**Work item**.
Check each line of the data below for the word "hamburger", then extract the ones that have it.

[Bounding box prediction data]
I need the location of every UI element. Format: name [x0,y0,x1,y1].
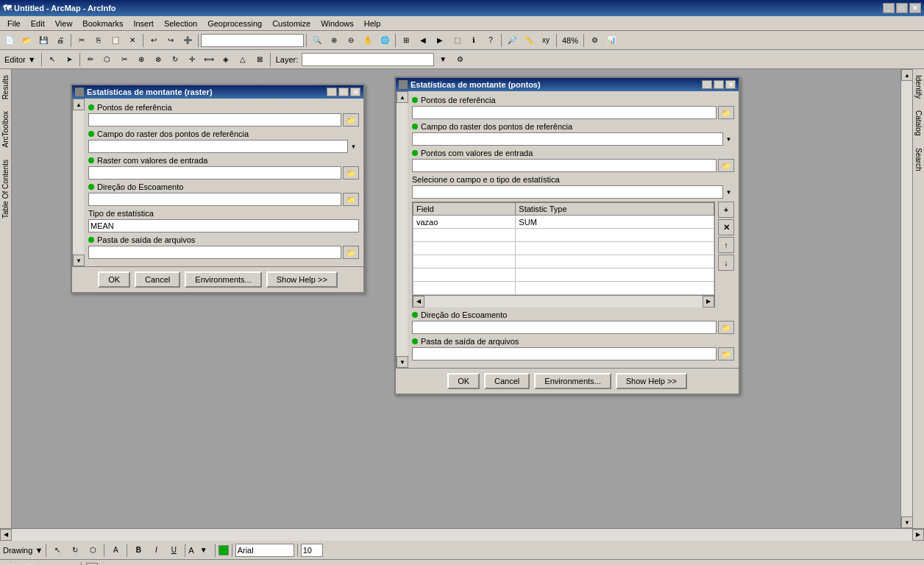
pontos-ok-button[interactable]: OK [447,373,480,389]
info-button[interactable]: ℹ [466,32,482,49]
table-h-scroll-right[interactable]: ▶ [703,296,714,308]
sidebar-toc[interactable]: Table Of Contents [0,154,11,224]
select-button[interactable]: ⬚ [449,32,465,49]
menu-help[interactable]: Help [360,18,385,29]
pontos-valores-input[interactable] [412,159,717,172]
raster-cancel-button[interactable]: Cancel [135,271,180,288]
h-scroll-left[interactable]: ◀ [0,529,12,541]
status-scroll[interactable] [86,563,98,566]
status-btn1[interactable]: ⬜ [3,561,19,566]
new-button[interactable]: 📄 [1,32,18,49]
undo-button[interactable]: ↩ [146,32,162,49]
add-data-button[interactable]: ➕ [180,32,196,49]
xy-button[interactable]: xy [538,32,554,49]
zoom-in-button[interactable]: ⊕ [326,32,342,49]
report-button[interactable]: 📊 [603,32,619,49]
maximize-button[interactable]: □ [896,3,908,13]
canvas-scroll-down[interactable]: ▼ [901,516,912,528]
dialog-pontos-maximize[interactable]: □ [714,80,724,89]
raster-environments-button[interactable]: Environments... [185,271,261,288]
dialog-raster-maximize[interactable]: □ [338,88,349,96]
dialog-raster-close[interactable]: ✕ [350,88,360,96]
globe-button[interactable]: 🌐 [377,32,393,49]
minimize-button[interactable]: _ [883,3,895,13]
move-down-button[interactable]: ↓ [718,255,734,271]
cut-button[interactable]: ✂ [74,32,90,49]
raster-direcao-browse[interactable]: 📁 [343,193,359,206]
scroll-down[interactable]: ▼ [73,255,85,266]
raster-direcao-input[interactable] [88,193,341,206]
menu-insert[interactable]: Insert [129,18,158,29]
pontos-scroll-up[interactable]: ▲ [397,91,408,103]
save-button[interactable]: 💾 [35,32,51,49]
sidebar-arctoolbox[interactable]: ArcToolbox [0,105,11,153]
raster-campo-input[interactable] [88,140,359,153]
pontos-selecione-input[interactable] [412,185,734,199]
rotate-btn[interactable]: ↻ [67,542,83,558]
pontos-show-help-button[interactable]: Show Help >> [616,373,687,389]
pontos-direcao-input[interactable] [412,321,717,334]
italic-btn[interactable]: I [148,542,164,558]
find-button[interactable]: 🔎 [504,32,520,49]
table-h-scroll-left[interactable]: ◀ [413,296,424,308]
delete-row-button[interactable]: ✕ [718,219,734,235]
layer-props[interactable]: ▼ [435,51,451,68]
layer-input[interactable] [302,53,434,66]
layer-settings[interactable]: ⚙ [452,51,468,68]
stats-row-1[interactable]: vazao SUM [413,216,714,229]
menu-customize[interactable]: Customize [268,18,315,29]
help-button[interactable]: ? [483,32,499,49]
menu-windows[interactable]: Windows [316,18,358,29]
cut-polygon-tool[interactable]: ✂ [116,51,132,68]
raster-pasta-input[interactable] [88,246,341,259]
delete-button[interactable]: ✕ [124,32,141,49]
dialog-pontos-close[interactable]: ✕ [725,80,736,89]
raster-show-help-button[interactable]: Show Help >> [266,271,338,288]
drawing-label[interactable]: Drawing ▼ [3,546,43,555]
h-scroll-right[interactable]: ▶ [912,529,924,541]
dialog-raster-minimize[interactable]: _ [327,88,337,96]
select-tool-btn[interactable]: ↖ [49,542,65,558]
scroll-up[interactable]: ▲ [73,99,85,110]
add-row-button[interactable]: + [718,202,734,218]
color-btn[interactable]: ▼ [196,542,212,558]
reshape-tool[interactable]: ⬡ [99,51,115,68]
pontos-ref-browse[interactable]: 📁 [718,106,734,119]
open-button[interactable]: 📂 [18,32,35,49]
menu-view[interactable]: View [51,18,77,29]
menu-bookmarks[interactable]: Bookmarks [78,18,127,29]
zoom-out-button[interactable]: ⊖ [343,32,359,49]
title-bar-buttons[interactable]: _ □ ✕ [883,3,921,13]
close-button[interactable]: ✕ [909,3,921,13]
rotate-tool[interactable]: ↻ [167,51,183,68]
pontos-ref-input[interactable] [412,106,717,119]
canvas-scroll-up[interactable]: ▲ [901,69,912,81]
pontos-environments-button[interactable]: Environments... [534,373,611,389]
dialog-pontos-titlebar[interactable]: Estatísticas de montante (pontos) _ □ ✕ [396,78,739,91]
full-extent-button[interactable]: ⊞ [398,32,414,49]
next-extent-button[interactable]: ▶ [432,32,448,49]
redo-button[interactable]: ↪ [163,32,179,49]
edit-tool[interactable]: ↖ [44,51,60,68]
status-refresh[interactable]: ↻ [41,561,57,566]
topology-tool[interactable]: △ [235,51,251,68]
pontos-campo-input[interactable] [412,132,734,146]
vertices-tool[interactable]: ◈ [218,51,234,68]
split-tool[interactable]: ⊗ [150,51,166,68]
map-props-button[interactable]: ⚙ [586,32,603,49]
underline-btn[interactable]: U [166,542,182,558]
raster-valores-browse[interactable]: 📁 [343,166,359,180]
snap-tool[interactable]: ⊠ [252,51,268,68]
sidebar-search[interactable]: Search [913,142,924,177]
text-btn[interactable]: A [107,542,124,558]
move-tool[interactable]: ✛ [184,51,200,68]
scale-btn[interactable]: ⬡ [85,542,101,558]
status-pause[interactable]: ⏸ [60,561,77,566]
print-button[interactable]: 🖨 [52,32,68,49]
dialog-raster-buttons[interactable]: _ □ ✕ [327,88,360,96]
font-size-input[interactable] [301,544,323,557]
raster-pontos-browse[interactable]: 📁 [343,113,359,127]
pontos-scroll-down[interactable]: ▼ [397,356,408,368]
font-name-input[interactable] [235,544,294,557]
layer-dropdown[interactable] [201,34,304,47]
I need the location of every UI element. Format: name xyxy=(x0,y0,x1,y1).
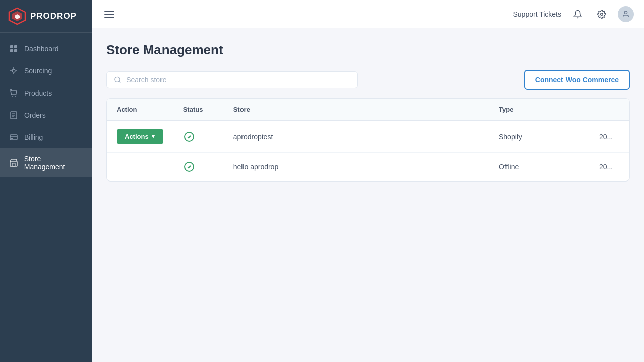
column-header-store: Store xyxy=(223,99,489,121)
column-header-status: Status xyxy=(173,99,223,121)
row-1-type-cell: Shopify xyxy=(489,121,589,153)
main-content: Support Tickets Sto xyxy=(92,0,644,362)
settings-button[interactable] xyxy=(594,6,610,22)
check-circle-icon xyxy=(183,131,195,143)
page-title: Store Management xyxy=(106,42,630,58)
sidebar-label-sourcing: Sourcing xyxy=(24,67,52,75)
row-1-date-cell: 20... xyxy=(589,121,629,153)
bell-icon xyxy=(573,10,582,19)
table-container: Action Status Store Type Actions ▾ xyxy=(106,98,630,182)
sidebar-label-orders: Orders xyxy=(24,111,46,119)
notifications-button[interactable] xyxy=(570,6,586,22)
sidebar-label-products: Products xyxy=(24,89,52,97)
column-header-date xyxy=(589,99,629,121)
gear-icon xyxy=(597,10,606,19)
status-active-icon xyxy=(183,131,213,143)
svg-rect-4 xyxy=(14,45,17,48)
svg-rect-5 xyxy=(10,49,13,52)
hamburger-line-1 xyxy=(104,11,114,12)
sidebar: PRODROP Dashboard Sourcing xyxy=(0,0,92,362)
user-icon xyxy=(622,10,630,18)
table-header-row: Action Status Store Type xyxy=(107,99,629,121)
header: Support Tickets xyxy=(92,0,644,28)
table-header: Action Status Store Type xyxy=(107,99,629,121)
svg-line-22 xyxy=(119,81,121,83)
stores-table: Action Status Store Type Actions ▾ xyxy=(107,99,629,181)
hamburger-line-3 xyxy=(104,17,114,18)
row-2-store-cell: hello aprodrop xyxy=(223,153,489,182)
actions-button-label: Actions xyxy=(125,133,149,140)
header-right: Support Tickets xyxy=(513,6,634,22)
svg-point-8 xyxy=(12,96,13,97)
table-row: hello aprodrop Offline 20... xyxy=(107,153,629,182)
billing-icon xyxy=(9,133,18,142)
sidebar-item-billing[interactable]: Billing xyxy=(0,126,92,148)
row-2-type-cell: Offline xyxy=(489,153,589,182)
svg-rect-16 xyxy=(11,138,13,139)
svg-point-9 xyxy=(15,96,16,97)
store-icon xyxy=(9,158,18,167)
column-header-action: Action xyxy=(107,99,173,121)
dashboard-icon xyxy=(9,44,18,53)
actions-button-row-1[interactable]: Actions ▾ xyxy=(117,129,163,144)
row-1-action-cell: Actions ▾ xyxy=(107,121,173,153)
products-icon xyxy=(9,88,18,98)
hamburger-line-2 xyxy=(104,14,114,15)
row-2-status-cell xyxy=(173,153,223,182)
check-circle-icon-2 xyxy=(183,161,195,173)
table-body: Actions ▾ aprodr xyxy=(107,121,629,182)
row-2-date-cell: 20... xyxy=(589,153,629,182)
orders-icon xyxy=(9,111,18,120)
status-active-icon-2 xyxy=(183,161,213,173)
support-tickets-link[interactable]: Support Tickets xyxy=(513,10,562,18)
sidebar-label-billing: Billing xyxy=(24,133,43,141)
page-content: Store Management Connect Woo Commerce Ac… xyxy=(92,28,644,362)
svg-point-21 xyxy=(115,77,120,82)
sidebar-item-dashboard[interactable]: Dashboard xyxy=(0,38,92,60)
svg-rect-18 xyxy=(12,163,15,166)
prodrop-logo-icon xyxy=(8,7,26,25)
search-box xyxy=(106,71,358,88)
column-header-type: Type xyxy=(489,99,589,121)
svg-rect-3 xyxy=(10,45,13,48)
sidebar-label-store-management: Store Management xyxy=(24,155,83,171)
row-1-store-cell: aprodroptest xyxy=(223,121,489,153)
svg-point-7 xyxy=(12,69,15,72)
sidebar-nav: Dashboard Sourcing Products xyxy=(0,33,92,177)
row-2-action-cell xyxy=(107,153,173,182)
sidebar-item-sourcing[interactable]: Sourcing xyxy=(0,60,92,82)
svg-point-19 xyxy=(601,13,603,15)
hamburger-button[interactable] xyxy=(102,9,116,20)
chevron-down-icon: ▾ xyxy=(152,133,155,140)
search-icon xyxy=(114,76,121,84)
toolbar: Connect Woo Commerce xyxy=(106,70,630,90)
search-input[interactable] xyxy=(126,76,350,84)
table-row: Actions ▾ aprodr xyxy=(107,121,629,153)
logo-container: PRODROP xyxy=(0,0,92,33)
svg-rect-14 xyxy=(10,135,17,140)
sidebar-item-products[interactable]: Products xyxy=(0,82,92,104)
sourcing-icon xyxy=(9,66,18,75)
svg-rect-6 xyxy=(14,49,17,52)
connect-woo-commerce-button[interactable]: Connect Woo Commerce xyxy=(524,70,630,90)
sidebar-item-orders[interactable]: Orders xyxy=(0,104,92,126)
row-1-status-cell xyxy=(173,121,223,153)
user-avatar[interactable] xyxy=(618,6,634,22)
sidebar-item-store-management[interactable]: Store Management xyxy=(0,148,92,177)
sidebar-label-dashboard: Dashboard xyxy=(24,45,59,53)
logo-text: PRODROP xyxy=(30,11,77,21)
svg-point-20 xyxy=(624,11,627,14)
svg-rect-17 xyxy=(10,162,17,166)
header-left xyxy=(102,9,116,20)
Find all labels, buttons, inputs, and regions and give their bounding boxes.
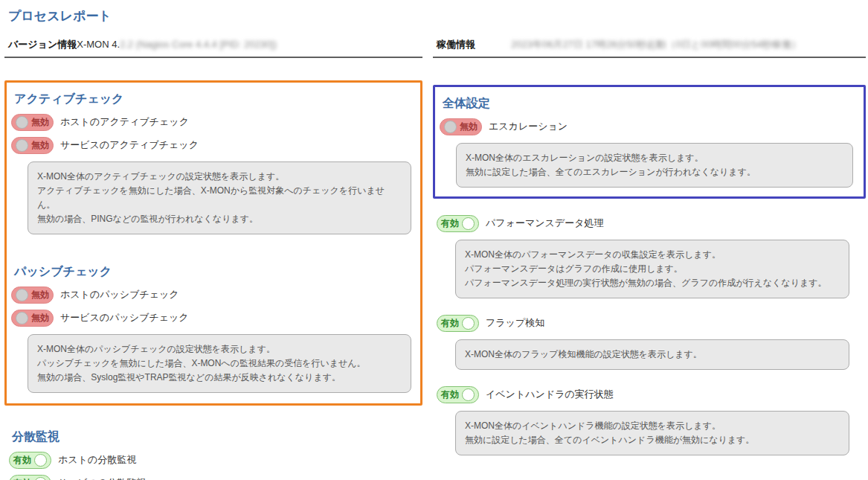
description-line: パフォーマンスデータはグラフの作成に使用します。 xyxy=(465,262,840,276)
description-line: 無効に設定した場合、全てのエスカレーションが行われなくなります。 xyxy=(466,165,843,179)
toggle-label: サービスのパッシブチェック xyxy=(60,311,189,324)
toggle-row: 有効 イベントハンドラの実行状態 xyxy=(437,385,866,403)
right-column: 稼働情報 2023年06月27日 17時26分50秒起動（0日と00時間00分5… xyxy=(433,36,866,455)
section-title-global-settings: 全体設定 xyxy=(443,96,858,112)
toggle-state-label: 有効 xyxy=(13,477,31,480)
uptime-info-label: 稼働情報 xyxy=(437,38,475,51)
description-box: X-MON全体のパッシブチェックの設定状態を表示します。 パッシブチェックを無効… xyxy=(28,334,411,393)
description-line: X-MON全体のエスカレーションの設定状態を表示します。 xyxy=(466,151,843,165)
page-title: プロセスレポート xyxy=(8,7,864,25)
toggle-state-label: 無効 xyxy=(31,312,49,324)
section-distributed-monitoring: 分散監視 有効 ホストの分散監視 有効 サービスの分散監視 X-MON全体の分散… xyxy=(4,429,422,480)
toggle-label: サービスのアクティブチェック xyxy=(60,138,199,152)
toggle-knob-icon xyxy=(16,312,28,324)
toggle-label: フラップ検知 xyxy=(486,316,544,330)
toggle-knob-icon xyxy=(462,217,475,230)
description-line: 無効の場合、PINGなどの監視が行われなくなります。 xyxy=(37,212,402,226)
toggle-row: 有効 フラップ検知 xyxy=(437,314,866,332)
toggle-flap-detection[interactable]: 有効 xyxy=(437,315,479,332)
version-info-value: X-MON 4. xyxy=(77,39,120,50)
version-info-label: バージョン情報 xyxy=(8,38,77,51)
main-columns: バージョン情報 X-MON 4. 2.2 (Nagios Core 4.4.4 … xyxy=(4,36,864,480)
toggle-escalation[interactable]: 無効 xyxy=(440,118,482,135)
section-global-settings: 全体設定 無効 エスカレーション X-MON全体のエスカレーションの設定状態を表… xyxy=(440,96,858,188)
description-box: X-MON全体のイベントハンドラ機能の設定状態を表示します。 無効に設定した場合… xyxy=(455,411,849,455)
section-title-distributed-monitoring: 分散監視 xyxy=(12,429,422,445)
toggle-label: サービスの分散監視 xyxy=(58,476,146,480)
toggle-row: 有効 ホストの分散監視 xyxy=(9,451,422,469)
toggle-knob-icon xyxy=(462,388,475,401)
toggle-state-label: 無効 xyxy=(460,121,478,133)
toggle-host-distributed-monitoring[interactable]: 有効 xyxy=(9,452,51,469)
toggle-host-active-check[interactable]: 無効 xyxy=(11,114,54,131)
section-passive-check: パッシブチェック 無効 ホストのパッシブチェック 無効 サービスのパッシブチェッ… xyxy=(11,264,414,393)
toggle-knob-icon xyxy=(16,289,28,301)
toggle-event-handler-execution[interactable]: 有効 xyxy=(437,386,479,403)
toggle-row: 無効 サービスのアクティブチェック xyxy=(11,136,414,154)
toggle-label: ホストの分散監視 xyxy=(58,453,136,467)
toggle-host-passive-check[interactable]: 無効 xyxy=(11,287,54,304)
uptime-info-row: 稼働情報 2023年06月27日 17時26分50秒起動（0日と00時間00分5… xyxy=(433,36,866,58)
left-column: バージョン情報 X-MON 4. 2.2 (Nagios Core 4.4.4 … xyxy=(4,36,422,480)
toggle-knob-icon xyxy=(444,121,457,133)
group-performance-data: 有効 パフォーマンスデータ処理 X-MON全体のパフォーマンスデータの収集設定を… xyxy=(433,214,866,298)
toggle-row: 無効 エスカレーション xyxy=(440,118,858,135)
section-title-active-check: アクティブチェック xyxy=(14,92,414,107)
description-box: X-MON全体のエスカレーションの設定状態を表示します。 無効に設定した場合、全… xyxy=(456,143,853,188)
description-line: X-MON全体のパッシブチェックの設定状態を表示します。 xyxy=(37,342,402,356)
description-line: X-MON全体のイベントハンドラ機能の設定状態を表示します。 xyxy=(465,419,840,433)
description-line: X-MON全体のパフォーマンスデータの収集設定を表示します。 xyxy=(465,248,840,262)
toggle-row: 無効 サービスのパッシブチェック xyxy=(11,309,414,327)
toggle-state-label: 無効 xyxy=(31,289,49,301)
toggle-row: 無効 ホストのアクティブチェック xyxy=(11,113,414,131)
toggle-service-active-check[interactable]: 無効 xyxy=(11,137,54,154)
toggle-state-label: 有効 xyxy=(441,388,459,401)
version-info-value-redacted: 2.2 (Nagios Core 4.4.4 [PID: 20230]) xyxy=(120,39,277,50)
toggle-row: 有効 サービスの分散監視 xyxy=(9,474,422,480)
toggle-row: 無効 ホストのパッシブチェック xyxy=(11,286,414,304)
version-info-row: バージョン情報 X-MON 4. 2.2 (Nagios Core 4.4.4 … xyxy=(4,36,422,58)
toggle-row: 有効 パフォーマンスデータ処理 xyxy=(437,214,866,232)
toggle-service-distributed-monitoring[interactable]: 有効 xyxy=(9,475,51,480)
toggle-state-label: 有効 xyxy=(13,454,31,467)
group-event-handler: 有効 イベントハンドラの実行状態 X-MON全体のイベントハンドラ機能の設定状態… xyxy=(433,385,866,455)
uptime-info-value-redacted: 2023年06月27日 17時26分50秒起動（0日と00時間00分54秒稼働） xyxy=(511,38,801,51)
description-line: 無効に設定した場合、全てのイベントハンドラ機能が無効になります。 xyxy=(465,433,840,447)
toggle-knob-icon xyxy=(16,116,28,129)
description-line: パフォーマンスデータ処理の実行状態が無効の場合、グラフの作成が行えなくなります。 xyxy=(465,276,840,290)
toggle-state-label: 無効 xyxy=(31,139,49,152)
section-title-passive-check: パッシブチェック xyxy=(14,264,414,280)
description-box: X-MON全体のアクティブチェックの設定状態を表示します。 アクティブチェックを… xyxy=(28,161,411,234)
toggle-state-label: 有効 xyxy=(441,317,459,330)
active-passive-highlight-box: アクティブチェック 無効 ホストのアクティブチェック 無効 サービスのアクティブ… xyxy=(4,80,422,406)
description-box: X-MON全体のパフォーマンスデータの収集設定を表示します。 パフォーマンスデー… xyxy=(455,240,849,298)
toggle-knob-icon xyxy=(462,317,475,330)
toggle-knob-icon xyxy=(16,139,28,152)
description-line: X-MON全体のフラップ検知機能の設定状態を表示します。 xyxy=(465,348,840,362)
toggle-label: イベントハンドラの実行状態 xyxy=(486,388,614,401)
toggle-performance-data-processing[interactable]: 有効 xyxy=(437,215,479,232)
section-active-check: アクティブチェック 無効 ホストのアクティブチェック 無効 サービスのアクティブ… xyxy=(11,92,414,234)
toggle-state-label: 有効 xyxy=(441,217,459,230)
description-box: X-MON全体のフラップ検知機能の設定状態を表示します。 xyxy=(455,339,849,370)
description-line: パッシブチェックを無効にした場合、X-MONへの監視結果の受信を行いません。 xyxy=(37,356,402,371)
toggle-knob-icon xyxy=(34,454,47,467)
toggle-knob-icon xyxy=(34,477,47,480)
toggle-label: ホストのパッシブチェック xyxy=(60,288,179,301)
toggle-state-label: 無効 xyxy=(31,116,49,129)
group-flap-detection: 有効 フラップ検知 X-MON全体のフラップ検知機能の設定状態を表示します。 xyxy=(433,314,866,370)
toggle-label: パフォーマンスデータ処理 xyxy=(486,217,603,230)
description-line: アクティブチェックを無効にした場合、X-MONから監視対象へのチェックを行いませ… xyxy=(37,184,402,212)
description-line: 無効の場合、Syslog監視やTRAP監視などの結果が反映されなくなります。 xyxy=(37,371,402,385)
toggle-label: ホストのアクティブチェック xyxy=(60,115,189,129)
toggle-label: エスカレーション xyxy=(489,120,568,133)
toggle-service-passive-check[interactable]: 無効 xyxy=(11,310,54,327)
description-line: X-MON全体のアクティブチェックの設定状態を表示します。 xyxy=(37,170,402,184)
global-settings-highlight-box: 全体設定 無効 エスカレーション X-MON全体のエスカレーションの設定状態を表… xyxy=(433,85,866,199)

**Reply to the exercise**.
hamburger-line-1 xyxy=(104,11,114,12)
hamburger-line-3 xyxy=(104,17,114,18)
hamburger-line-2 xyxy=(104,14,114,15)
hamburger-button[interactable] xyxy=(102,9,116,20)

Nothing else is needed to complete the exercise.